David Gower became vice-captain of England in 1982 and, at the age of 25, led his country in the Test against Pakistan at Lord's, when Willis, the official captain for the series, was injured. On the 1982/3 tour of Australia, he was England's outstanding player. He scored 441 runs in the five Tests with 114 at Adelaide and three fifties. Runs continued to flow against New Zealand in 1983, including two more centuries. When Bob Willis was forced to return home from Pakistan, David once more took on the England captaincy. He had a difficult task - the side had just lost the series in New Zealand and the first Test against Pakistan, but he responded heroically, scoring 152 at Faisalabad and 173 not out at Lahore, almost retrieving the series.

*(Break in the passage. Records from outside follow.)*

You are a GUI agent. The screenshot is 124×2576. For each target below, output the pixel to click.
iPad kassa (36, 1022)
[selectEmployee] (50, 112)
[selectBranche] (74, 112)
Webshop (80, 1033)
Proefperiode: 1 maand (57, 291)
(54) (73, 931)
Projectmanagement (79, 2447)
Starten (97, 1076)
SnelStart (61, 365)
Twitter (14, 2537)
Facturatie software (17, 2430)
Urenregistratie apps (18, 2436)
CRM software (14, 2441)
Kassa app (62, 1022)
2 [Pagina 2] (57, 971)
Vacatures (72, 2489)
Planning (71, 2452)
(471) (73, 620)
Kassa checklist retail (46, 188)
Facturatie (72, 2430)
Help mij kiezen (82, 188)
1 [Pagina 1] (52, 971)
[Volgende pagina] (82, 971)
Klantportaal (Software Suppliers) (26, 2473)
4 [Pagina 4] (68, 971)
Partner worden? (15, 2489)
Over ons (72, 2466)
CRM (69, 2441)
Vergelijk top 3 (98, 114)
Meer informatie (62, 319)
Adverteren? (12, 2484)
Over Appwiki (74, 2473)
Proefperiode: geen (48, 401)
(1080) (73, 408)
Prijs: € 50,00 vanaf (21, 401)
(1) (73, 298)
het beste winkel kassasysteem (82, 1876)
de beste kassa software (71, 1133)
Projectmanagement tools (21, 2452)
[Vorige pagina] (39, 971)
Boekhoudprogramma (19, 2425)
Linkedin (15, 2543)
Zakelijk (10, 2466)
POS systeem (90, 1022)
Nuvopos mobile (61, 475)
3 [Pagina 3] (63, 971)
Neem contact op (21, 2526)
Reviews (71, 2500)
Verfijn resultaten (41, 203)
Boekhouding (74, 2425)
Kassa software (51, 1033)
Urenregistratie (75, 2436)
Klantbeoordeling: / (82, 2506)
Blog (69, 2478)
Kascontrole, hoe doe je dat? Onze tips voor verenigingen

He was appointed captain for the 1984 series against the West Indies but it was a disappointing series for him and England were thrashed 5-0. His team recovered in India in 1984/5 and David made a timely return to form in the last Test with a defiant 78 to ensure England's series win. In 1985, he made 732 runs in the Tests, a new record total for a home series against Australia and the highest aggregate ever scored by an England captain. His three Test centuries were highlights of the series as England regained The Ashes.
David Gower lost the England captaincy in 1986 when he also resigned as captain of Leicestershire.
Since ending his playing days, David has become a media star through his work as a cricket commentator for the BBC and, latterly, with Sky Sports. He also made frequent appearances on the BBC sports panel game 'They Think It's All Over'.